同じくアメリカの旅行雑誌「Condé Nast Traveler(コンデナスト・トラベラー)」は、ペルーの観光局が考案したちょっと変わったキャンペーンを紹介しています。空港は旅行好きが集まる場所であり、そこに掲示する広告費は高額です。そこで考え出したのが、ペルーの美しい風景をあしらったスーツケース・シリーズを製作し、自国のファッションデザイナーやミュージシャンなど、世界を股にかけて活躍する人々にプレゼントしたのです。荷物受け取りのベルトコンベアーに登場したスーツケースは、世界中で注目を集め、このキャンペーン動画は160万回再生され、1万6000回シェアされています。

 

この二つの記事をみて、思い出したのが、昨年1月にベルギーのブリュッセル観光局が行なった「#CallBrussels(コール・ブリュッセル)」キャンペーンです。この時期、テロの影響で、国外でブリュッセルの治安を不安視する報道がなされていました。
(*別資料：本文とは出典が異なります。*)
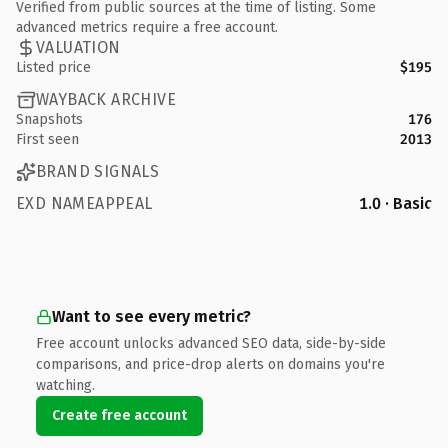
Verified from public sources at the time of listing. Some
advanced metrics require a free account.
VALUATION
Listed price
$195
WAYBACK ARCHIVE
Snapshots
176
First seen
2013
BRAND SIGNALS
EXD NAMEAPPEAL
1.0 · Basic
Want to see every metric?
Free account unlocks advanced SEO data, side-by-side
comparisons, and price-drop alerts on domains you're
watching.
Create free account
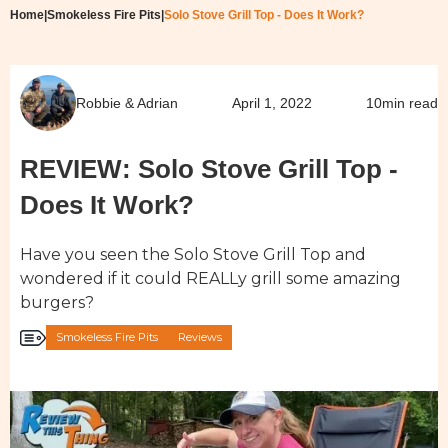
Home
|
Smokeless Fire Pits
|
Solo Stove Grill Top - Does It Work?
Robbie & Adrian
April 1, 2022
10
min read
REVIEW: Solo Stove Grill Top -
Does It Work?
Have you seen the Solo Stove Grill Top and
wondered if it could REALLy grill some amazing
burgers?
Smokeless Fire Pits
Reviews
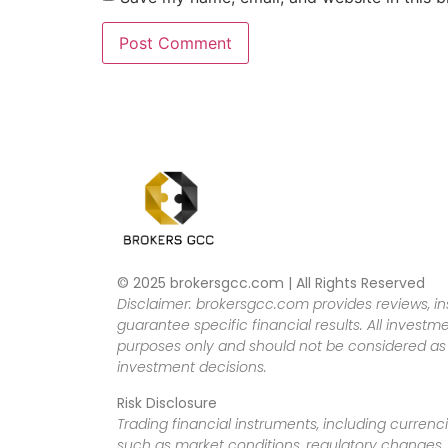
© 2025 brokersgcc.com | All Rights Reserved
Disclaimer: brokersgcc.com provides reviews, in
guarantee specific financial results. All investme
purposes only and should not be considered as f
investment decisions.
Risk Disclosure
Trading financial instruments, including currenci
such as market conditions, regulatory changes, a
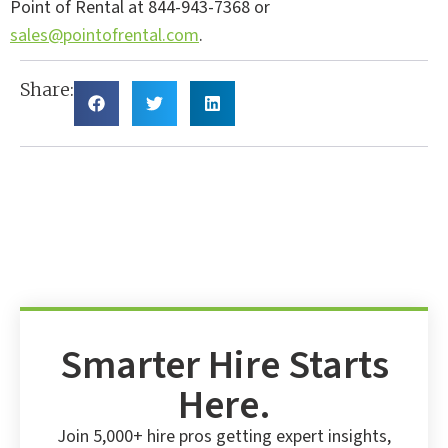
Point of Rental at 844-943-7368 or
sales@pointofrental.com
.
Share:
Smarter Hire Starts
Here.
Join 5,000+ hire pros getting expert insights,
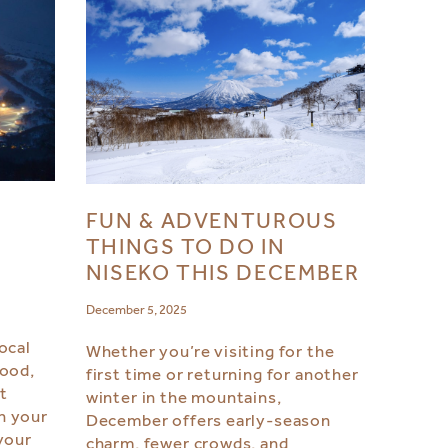
FUN & ADVENTUROUS
S
THINGS TO DO IN
NISEKO THIS DECEMBER
December 5, 2025
ocal
Whether you’re visiting for the
food,
first time or returning for another
ht
winter in the mountains,
n your
December offers early-season
your
charm, fewer crowds, and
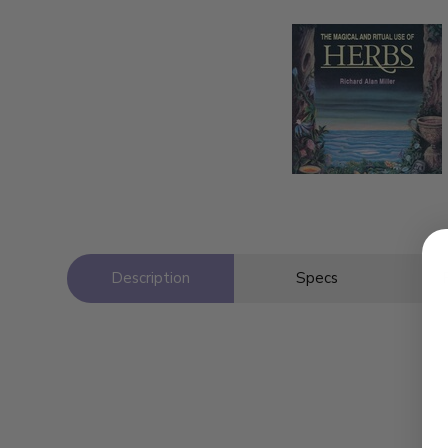
Description
Specs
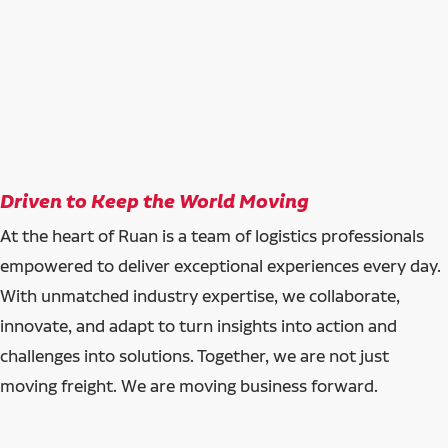
Driven to Keep the World Moving
At the heart of Ruan is a team of logistics professionals
empowered to deliver exceptional experiences every day.
With unmatched industry expertise, we collaborate,
innovate, and adapt to turn insights into action and
challenges into solutions. Together, we are not just
moving freight. We are moving business forward.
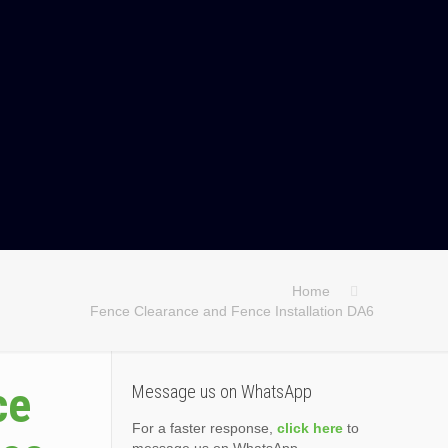
Home
Fence Clearance and Fence Installation DA6
ce
Message us on WhatsApp
For a faster response,
click here
to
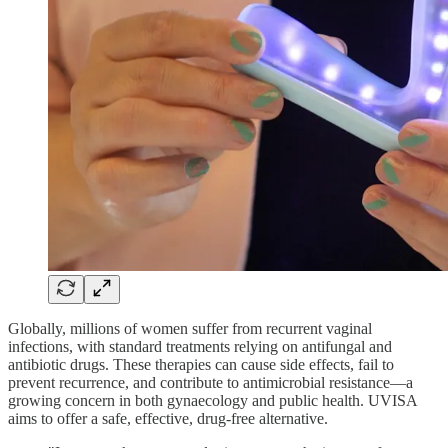
Globally, millions of women suffer from recurrent vaginal
infections, with standard treatments relying on antifungal and
antibiotic drugs. These therapies can cause side effects, fail to
prevent recurrence, and contribute to antimicrobial resistance—a
growing concern in both gynaecology and public health. UVISA
aims to offer a safe, effective, drug-free alternative.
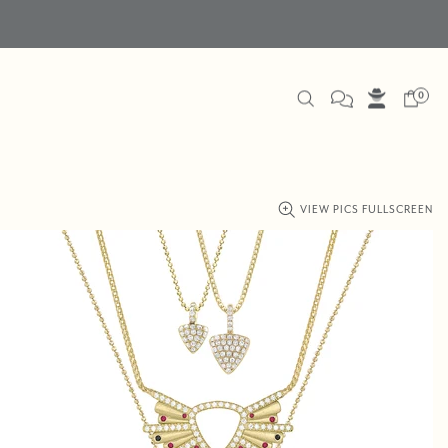
0
VIEW PICS FULLSCREEN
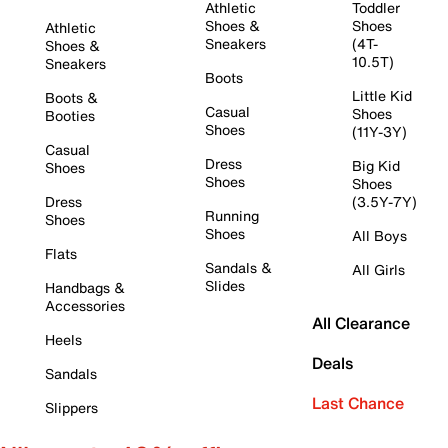
Athletic
Toddler
Shoes &
Shoes
Athletic
Sneakers
(4T-
Shoes &
10.5T)
Sneakers
Boots
Little Kid
Boots &
Casual
Shoes
Booties
Shoes
(11Y-3Y)
Casual
Dress
Big Kid
Shoes
Shoes
Shoes
Dress
(3.5Y-7Y)
Running
Shoes
Shoes
All Boys
Flats
Sandals &
All Girls
Slides
Handbags &
Accessories
All Clearance
Heels
Deals
Sandals
Last Chance
Slippers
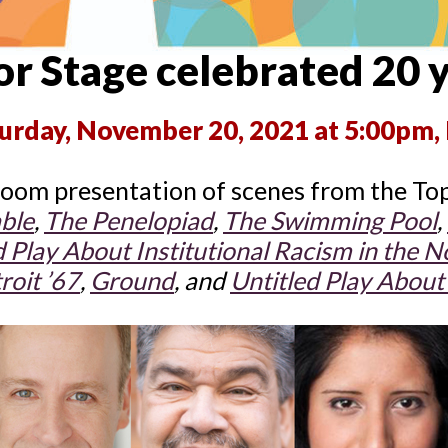
r Stage celebrated 20 
urday, November 20, 2021 at 5:00pm, 
oom presentation of scenes from the Top
ble
,
The Penelopiad
,
The Swimming
Pool
,
d Play About Institutional Racism in
the No
roit ’67
,
Ground
, and
Untitled Play About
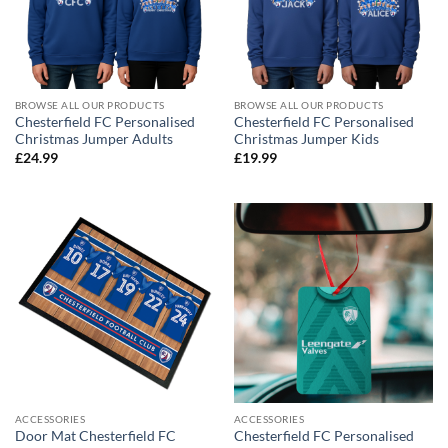
BROWSE ALL OUR PRODUCTS
BROWSE ALL OUR PRODUCTS
Chesterfield FC Personalised
Chesterfield FC Personalised
Christmas Jumper Adults
Christmas Jumper Kids
£
24.99
£
19.99
ACCESSORIES
ACCESSORIES
Door Mat Chesterfield FC
Chesterfield FC Personalised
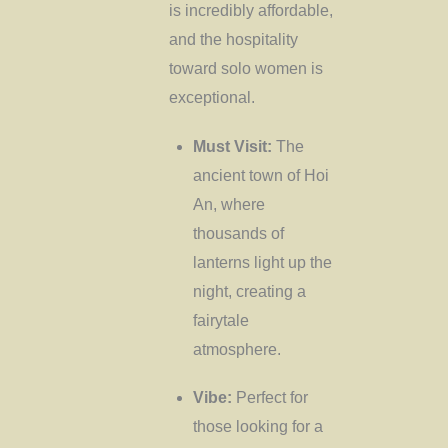
is incredibly affordable,
and the hospitality
toward solo women is
exceptional.
Must Visit:
The
ancient town of Hoi
An, where
thousands of
lanterns light up the
night, creating a
fairytale
atmosphere.
Vibe:
Perfect for
those looking for a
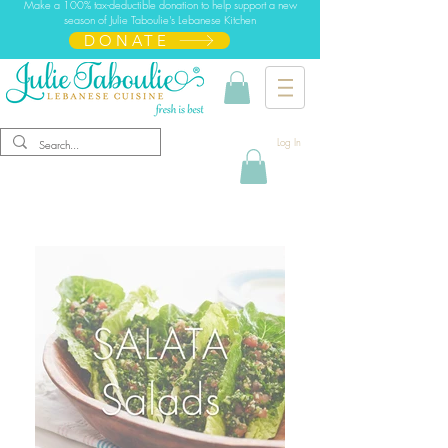
Make a 100% tax-deductible donation to help support a new
season of Julie Taboulie's Lebanese Kitchen
DONATE
Log In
そこで、市内3ヶ所に電話を設置し、ブリュッセルの治安に関する世界各国からの問い合わせを通行人が直接受けられるようにしたのです。その結果、たった5日間のキャンペーン中に、154の国から1万2688件の電話がありました。そして何より、この様子がSNSで拡散され、街のイメージアップにつながったのです。

 

これらの事例の共通項は「アナログ」です。役者さんが一緒にお芝居をしてくれるショー、スーツケースに載って旅人と共に旅をする広告、そして、地元の人の声を生で聴くことのできる電話。どれも人の体温を感じます。最新技術や高額予算ではなく、遊び心と知恵を使って、世界の人々の注目を集めた、ほっこり事例でした。